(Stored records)
= Beginning of Section =
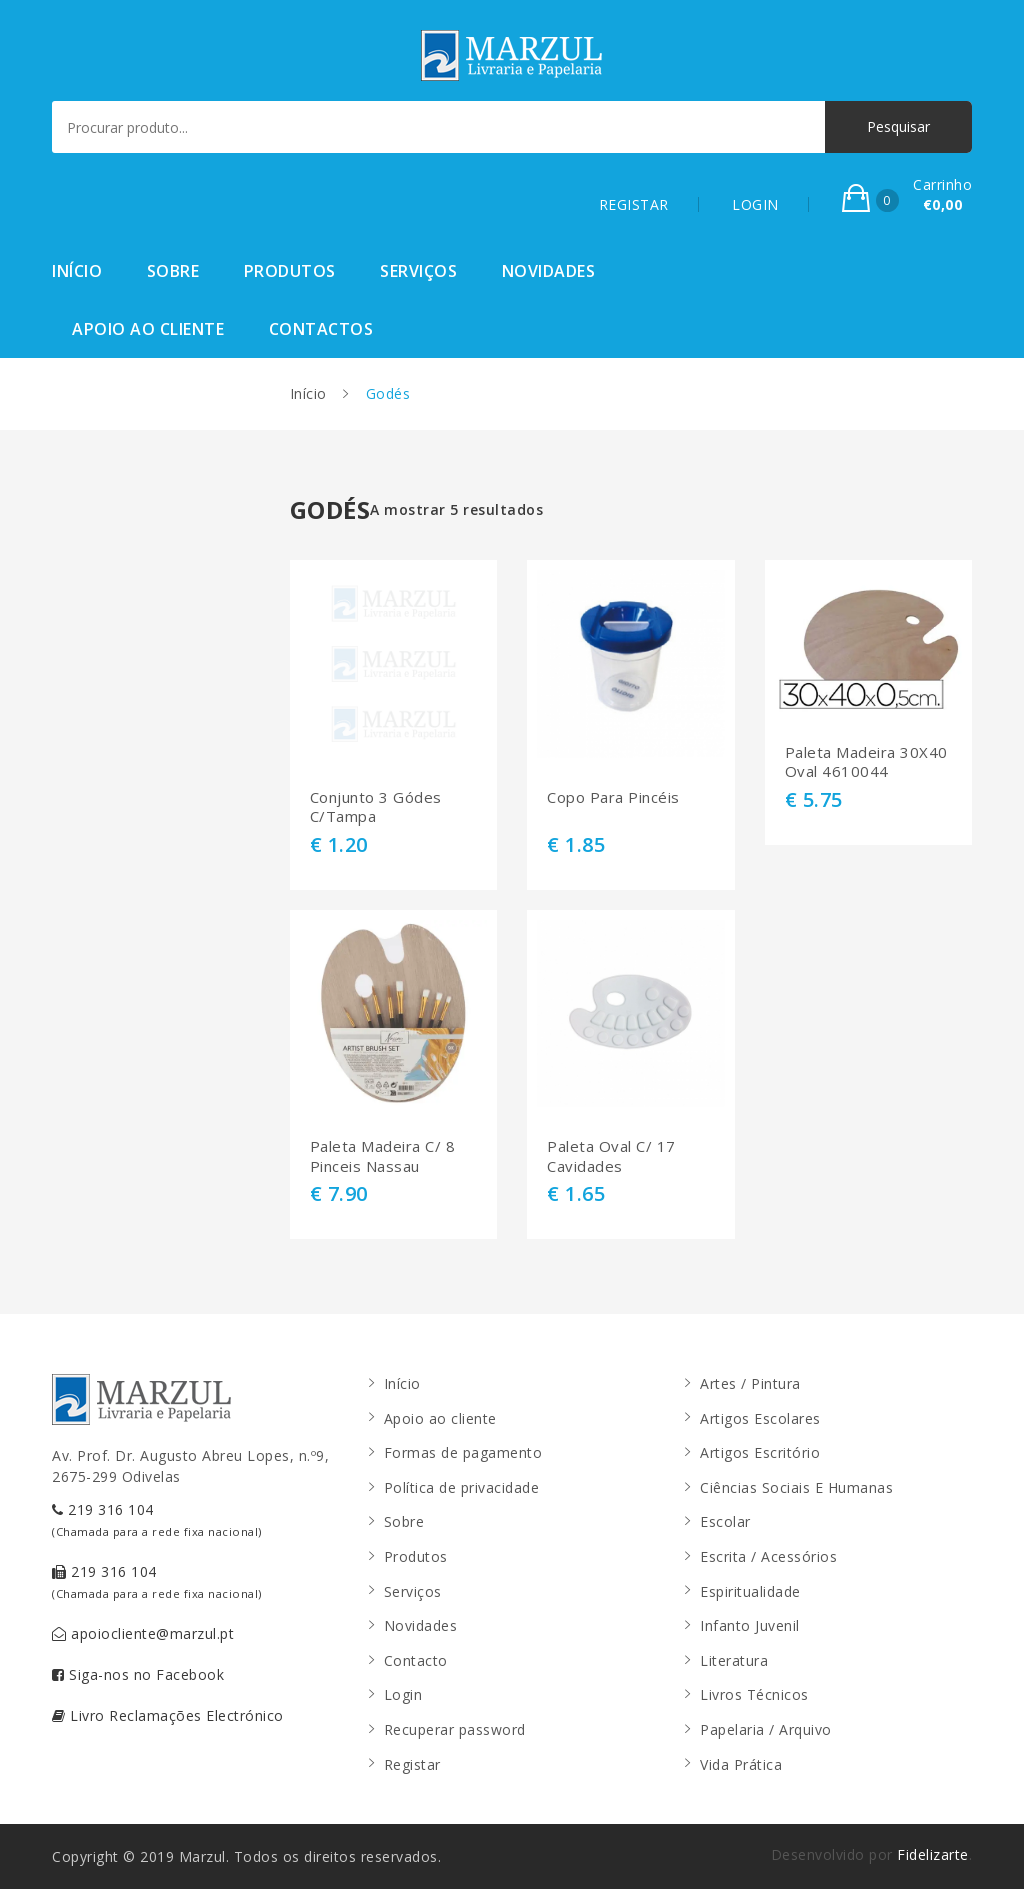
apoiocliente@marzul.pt (143, 1633)
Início (77, 271)
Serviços (418, 271)
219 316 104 (157, 1519)
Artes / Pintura (750, 1383)
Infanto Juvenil (750, 1625)
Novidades (549, 271)
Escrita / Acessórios (768, 1556)
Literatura (734, 1660)
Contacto (416, 1660)
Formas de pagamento (463, 1452)
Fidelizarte (933, 1854)
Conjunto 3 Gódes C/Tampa (376, 807)
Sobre (173, 271)
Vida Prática (741, 1764)
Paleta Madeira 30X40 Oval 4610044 (866, 762)
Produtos (290, 271)
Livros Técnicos (754, 1694)
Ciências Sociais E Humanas (796, 1487)
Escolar (725, 1521)
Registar (412, 1764)
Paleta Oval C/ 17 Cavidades (611, 1156)
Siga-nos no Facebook (138, 1674)
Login (403, 1694)
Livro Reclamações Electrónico (168, 1715)
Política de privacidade (462, 1487)
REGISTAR (634, 204)
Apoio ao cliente (148, 329)
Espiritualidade (750, 1591)
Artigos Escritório (760, 1452)
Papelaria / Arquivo (766, 1729)
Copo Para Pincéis (613, 797)
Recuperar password (455, 1729)
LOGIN (755, 204)
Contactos (321, 329)
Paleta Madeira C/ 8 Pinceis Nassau (383, 1156)
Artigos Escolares (760, 1418)
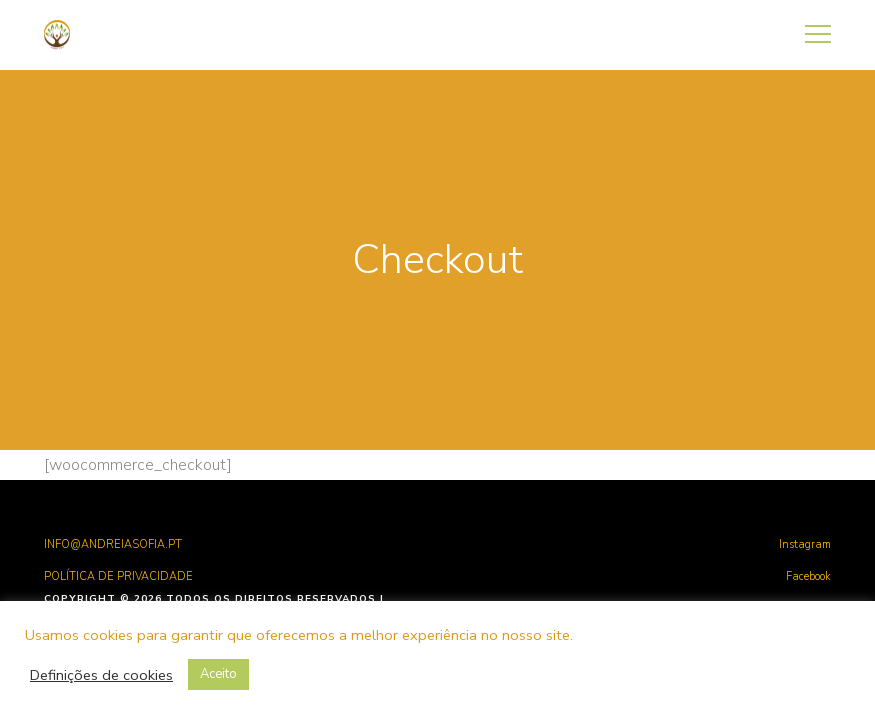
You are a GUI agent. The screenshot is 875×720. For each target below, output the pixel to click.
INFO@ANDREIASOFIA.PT (113, 544)
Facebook (808, 576)
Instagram (805, 544)
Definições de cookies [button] (101, 675)
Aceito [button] (218, 674)
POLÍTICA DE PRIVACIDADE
= End of Section =
» About this exercise: For the word "Paleta", count the lines of the records that contain it and give only the number.

» Solution to the problem: 3